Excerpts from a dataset
((
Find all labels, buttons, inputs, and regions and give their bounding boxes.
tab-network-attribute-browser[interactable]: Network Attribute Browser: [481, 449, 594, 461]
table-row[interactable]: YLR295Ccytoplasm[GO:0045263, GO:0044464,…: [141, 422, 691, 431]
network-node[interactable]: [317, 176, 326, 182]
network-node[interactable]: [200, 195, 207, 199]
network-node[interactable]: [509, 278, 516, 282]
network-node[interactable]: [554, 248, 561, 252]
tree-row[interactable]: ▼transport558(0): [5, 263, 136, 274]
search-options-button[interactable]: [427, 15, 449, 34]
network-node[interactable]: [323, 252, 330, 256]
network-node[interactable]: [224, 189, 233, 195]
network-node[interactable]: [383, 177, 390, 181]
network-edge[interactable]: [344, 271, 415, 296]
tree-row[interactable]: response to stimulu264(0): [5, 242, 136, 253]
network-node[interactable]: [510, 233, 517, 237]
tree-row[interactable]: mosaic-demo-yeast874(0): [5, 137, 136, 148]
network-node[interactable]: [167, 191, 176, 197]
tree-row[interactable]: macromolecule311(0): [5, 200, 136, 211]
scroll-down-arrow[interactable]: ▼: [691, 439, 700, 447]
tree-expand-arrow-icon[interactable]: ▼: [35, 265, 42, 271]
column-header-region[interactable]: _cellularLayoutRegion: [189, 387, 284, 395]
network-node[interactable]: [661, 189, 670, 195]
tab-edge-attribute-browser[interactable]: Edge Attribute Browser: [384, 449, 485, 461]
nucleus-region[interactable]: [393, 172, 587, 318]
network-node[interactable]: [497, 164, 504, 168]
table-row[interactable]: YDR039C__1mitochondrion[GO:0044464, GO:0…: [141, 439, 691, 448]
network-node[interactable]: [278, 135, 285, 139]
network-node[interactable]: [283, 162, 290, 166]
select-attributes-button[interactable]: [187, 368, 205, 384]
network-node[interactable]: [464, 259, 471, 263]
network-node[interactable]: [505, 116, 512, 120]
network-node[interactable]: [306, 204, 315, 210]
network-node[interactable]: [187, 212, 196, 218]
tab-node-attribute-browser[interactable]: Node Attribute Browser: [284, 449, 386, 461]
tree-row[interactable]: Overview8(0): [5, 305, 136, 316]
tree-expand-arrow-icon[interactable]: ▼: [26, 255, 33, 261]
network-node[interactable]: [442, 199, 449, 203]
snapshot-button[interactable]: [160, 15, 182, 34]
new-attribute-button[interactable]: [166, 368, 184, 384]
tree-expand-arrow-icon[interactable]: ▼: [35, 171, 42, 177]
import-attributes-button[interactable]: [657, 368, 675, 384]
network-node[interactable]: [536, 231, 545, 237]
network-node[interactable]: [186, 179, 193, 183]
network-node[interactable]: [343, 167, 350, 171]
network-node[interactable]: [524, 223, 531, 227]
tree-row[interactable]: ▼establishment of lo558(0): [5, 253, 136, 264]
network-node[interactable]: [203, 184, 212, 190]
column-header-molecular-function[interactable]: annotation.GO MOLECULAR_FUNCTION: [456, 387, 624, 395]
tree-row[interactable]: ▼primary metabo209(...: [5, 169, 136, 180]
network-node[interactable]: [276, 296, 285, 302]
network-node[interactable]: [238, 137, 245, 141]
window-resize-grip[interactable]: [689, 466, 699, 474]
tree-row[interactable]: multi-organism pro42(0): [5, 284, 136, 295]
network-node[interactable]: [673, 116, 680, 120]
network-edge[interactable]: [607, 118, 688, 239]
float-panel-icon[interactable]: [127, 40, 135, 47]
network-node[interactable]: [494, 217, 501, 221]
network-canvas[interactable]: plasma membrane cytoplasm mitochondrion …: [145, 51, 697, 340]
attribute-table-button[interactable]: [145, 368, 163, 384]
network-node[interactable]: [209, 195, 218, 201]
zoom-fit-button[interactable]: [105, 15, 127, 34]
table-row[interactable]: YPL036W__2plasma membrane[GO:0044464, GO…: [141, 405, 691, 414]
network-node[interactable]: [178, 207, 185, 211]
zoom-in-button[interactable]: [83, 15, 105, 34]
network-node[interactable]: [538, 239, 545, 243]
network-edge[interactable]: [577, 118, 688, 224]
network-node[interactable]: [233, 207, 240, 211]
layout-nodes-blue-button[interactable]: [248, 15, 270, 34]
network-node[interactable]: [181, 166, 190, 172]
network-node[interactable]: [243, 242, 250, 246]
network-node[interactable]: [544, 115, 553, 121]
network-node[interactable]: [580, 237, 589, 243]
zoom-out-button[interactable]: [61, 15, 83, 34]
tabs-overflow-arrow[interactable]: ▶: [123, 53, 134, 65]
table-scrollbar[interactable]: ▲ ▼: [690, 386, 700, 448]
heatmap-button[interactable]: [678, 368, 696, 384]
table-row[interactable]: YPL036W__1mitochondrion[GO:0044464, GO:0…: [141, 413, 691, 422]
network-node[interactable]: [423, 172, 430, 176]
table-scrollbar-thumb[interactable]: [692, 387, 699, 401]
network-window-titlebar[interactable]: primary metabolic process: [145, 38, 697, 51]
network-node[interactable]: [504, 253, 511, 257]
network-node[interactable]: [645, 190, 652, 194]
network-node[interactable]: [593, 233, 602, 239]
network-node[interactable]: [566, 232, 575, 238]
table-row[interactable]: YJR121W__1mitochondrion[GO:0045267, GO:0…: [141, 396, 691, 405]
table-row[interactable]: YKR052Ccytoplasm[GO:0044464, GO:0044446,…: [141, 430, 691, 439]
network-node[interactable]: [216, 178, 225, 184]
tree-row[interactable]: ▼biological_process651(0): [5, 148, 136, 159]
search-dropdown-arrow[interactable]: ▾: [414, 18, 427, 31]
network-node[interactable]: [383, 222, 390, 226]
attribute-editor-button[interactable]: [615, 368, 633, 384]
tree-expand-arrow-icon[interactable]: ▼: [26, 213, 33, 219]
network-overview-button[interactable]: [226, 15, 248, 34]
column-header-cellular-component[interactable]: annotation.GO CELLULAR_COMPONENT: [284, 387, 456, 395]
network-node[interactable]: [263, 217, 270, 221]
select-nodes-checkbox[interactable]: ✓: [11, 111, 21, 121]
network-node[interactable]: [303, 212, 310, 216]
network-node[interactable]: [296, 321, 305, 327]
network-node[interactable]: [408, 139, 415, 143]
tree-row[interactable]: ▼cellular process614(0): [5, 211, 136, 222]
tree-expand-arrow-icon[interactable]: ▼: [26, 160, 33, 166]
))
PROBLEM DESCRIPTION: Looking at the records above, how many lines include "browser"? Please give the number and nothing more.

TASK ANSWER: 3